The strap used to administer the beatings is designed to inflict serious pain, according to the man. “The strap is five feet long and four inches wide, with a wooden handle at one end. It looks like the leather strop that a barber uses to sharpen a straight razor, but it’s thicker and heavier than that. It’s two layers of leather with a thin layer of metal sewn in between the layers.
“Swinging the strap is a well-honed skill,” he added. “The guard takes a big windup, like a baseball pitcher or a tennis player. He swings his arm up over his head and then brings it down. The end of the strap whips across the ceiling and down the wall before it hits the boy. You can tell the boy hears it coming, because he’ll stiffen up and try to brace for it when he hears it hit the ceiling. There are strap marks all over the ceiling and all down the wall.”
The young man who said he’d received 100 lashes for fighting said it was the worst pain he could imagine. “I thought I would die,” he said. “I wished I would die. They had to carry me to the infirmary. I couldn’t walk for a week, and I had scabs for a month. I still have the scars. I guess I always will.”
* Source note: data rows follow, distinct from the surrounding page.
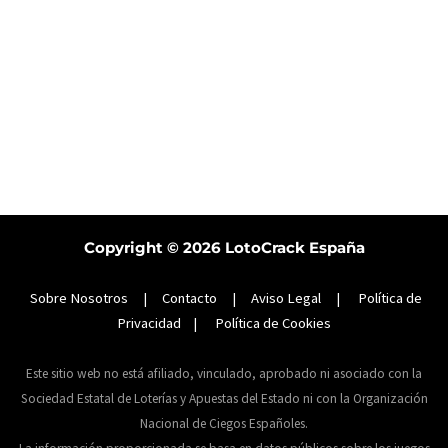
Copyright © 2026
LotoCrack España
Sobre Nosotros
|
Contacto
|
Aviso Legal
|
Política de
Privacidad
|
Política de Cookies
Este sitio web no está afiliado, vinculado, aprobado ni asociado con la
Sociedad Estatal de Loterías y Apuestas del Estado ni con la Organización
Nacional de Ciegos Españoles.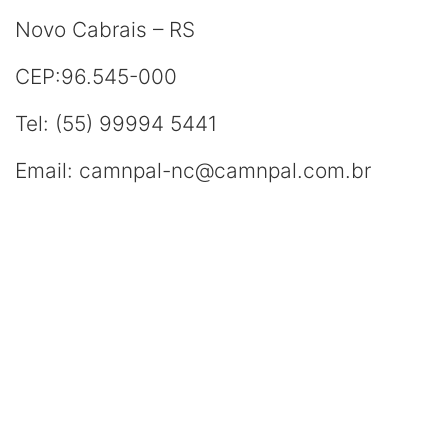
Novo Cabrais – RS
CEP:96.545-000
Tel: (55) 99994 5441
Email: camnpal-nc@camnpal.com.br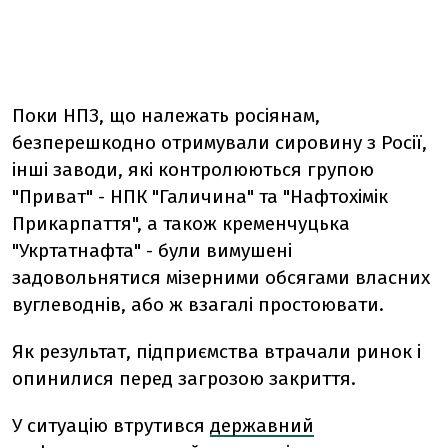
Поки НПЗ, що належать росіянам,
безперешкодно отримували сировину з Росії,
інші заводи, які контролюються групою
"Приват" - НПК "Галичина" та "Нафтохімік
Прикарпаття", а також кременчуцька
"Укртатнафта" - були вимушені
задовольнятися мізерними обсягами власних
вуглеводнів, або ж взагалі простоювати.
Як результат, підприємства втрачали ринок і
опинилися перед загрозою закриття.
У ситуацію втрутився
державний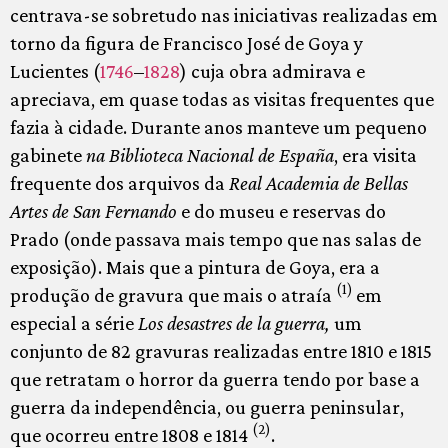
centrava-se sobretudo nas iniciativas realizadas em
torno da figura de Francisco José de Goya y
Lucientes​ (
1746
–
1828
) cuja obra admirava e
apreciava, em quase todas as visitas frequentes que
fazia à cidade. Durante anos manteve um pequeno
gabinete
na Biblioteca Nacional de España
, era visita
frequente dos arquivos da
Real Academia de Bellas
Artes de San Fernando
e do museu e reservas do
Prado (onde passava mais tempo que nas salas de
exposição). Mais que a pintura de Goya, era a
(1)
produção de gravura que mais o atraía
em
especial a série
Los desastres de la guerra,
um
conjunto de 82 gravuras realizadas entre 1810 e 1815
que retratam o horror da guerra tendo por base a
guerra da independência, ou guerra peninsular,
(2)
que ocorreu entre 1808 e 1814
.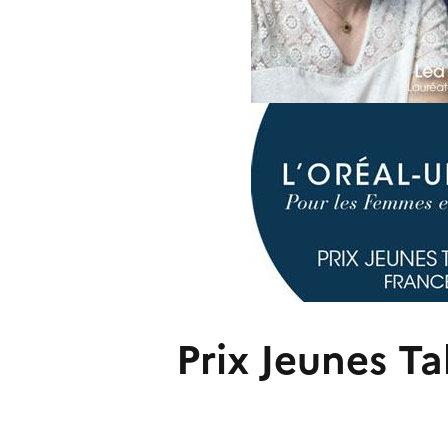
Prix Jeunes T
Critics of corporal punishment have repeatedly called for a ban on the practice at the school, but those calls have gone unheeded for years.
And so, year after year, the floggings continue.
“There’s blood all over that shed,” said the former school employee. “There’s blood on the floor, blood on the walls, blood on the ceiling. There’s blood on people’s hands.”
I looked up, and Goldman raised his eyebrows in a question. I handed the article back to him. “Terrible,” I said. “Like something out of the Inquisition. Or antebellum slavery.”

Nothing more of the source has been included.